PROJECT ABSTRACT Despite widespread implementation of antiretroviral therapy (ART) that effectively suppresses virus replication in the periphery, HIV persists in tissue reservoirs and accounts for the rapid plasma viral rebound in HIV- infected individuals who have discontinued ART. It is well appreciated that secondary lymphoid tissues represent a drug-privileged site that account for residual viral persistence in HIV-infected individuals on ART. Hence, effective cure and eradication strategies require development of novel approaches that specifically target lymph node-resident HIV reservoirs. An effective strategy to enhance anti-retroviral (ARV) drug concentrations in secondary lymph nodes is to formulate ARVs in carriers such as nanoparticles that promote transport of compounds via the lymphatics to the draining lymph nodes. Additionally, strategies that prevent rapid clearance and maintain inhibitory concentrations of ARVs in lymph nodes for an extended time are needed to effectively suppress persistent virus expression. Hence in this application, we are proposing to develop GM3-containing membrane encapsulated nanoparticle-based approaches to establish long-term tissue depots of ARVs in lymph nodes to suppress residual viral replication. The design of these nanoparticles is based on our recent findings that demonstrate specific capture of GM3 (α2,3-linked sialic acid containing monosialo-dihexosylganglioside) containing membrane encapsulated gold nanoparticles by CD169 expressing primary human myeloid cells such as macrophages and dendritic cells in vitro and co-localization of GM3-gold NPs with CD169+ cells in lymph nodes of mice. Interestingly, capture of GM3-gold NPs resulted in sequestration and preservation within surface accessible non-lysosomal plasma membrane invaginations in CD169+ myeloid cells. Hence, we will exploit these specific interactions between GM3-containing membrane encapsulated nanoparticles and CD169 to achieve both selective targeting of lymph node resident-myeloid cells and sequestration to specialized non-lysosomal compartments for formation of “drug depots” that achieve sustained inhibitory concentrations of ARVs. Finally, we will determine the ability of these novel ARV- containing nanocarriers to suppress virus replication in lymph nodes in a humanized mouse model of HIV-1 infection. We believe these studies are critical to development of virus-eradication strategies for eliminating persistent HIV reservoir.

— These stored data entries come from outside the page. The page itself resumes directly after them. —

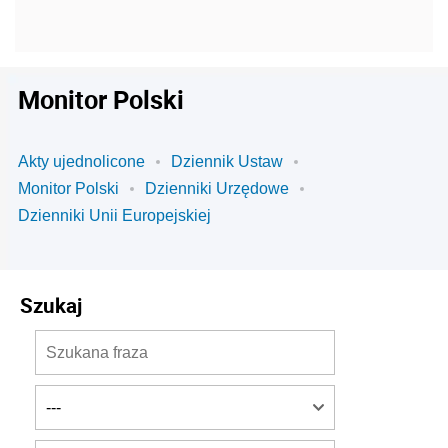
Monitor Polski
Akty ujednolicone
Dziennik Ustaw
Monitor Polski
Dzienniki Urzędowe
Dzienniki Unii Europejskiej
Szukaj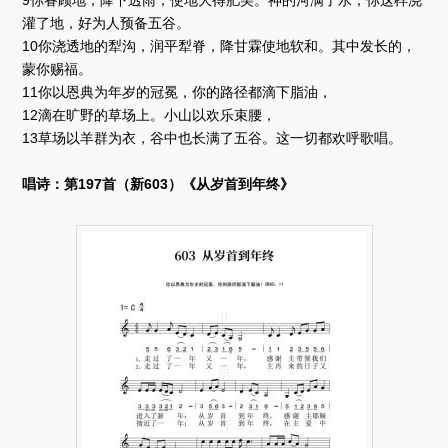
9你眷顾地，降下透雨，使地大得肥美。神的河满了水；你这样浇
灌了地，好为人预备五谷。
10你浇透地的犁沟，润平犁脊，降甘霖使地软和。其中发长的，
蒙你赐福。
11你以恩典为年岁的冠冕，你的路径都滴下脂油，
12滴在旷野的草场上。小山以欢乐束腰，
13草场以羊群为衣，谷中也长满了五谷。这一切都欢呼歌唱。
唱诗：第197首（新603）《从岁首到年终》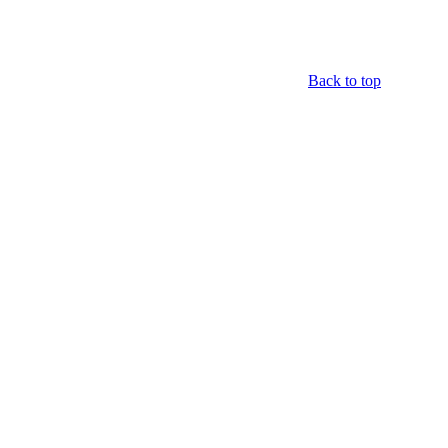
Back to top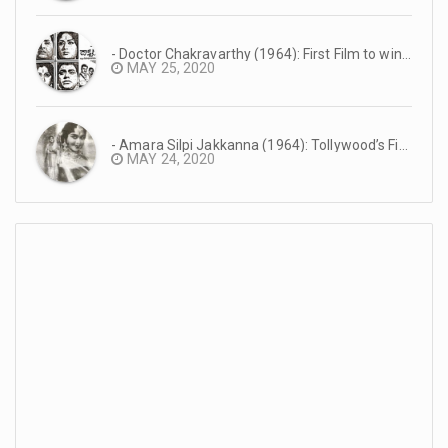
- Doctor Chakravarthy (1964): First Film to win the Nandi Award #TeluguCinemaHistory
MAY 25, 2020
- Amara Silpi Jakkanna (1964): Tollywood’s First Eastmancolor Production #TeluguCinemaHistory
MAY 24, 2020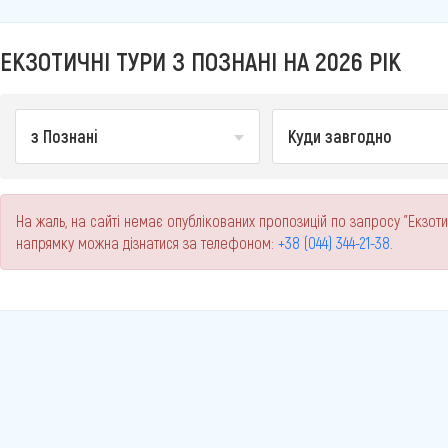
ЕКЗОТИЧНІ ТУРИ З ПОЗНАНІ НА 2026 РІК
з Познані
Куди завгодно
На жаль, на сайті немає опублікованих пропозицій по запросу "Екзоти
напрямку можна дізнатися за телефоном:
+38 (044) 344-21-38
.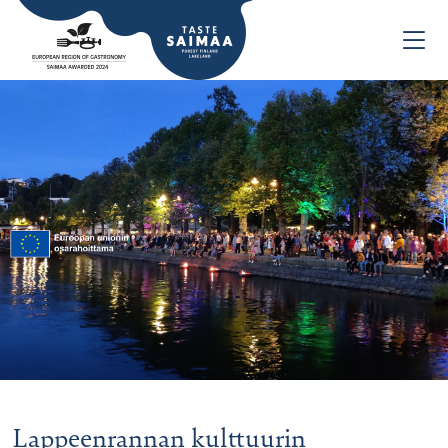
Lappeenrannan kulttuurin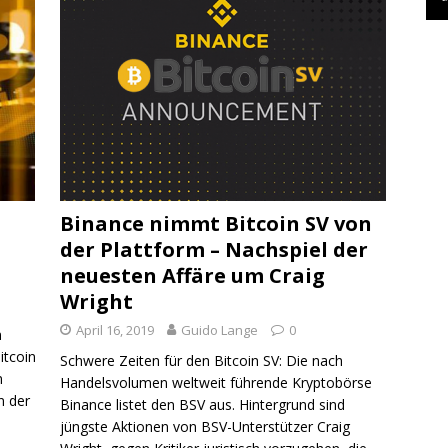
Binance nimmt Bitcoin SV von
der Plattform – Nachspiel der
neuesten Affäre um Craig
Wright
April 16, 2019
Guido Lange
0
n
itcoin
Schwere Zeiten für den Bitcoin SV: Die nach
n
Handelsvolumen weltweit führende Kryptobörse
n der
Binance listet den BSV aus. Hintergrund sind
jüngste Aktionen von BSV-Unterstützer Craig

项目摘要 尽管抗逆转录病毒疗法（ART）的广泛实施，有效地抑制病毒复制， 在外周，HIV持续存在于组织储库中，并导致HIV中的快速血浆病毒反弹- 已停止ART的受感染个体。 代表药物特权位点，可解释接受ART治疗的HIV感染个体中残留病毒的持久性。 因此，有效的治愈和根除策略需要开发新的方法， 目标是淋巴结内的HIV宿主。增强抗逆转录病毒（ARV）药物的有效策略 在次级淋巴结中的浓度是将ARV配制在载体中，例如纳米颗粒， 化合物通过淋巴管转运至引流淋巴结。此外，预防战略 快速清除并在淋巴结中长时间维持ARV的抑制浓度， 需要有效抑制持续的病毒表达。因此，在本申请中，我们建议 开发含有GM 3的膜包封纳米颗粒的方法，以建立长期的 在淋巴结中的抗逆转录病毒药物的组织库，以抑制残留的病毒复制。这些纳米粒子的设计 是基于我们最近的发现，证明特异性捕获GM 3（α 2，3-连接唾液酸含 单唾液酸-二己糖神经节苷脂）的膜包封的金纳米颗粒通过表达CD 169 原代人骨髓细胞如巨噬细胞和树突状细胞体外和GM 3-金的共定位 小鼠淋巴结中具有CD 169+细胞的NP。有趣的是，GM 3-金纳米颗粒的捕获导致 在表面可及的非溶酶体质膜内陷中的隔离和保存， CD 169+骨髓细胞。因此，我们将利用含GM 3的膜之间的这些特异性相互作用， 包封的纳米颗粒和CD 169，以实现淋巴结驻留骨髓的选择性靶向 细胞和隔离到专门的非溶酶体区室，以形成“药物仓库”， 抗逆转录病毒药物的持续抑制浓度。最后，我们将确定这些新型ARV的能力- 含有纳米载体以抑制HIV-1人源化小鼠模型中淋巴结中的病毒复制 感染我们相信这些研究对于发展病毒根除策略， 持续的HIV储存库。

项目成果

Plasmonic nano-antimicrobials: properties, mechanisms and applications in microbe inactivation and sensing.

• DOI: 10.1039/d0nr08353d
• 发表时间: 2021-02-14
• 期刊: Nanoscale
• 影响因子: 6.7
• 作者: An X;Erramilli S;Reinhard BM
• 通讯作者: Reinhard BM

Physiologically Relevant Mechanics of Biodegradable Polyester Nanoparticles.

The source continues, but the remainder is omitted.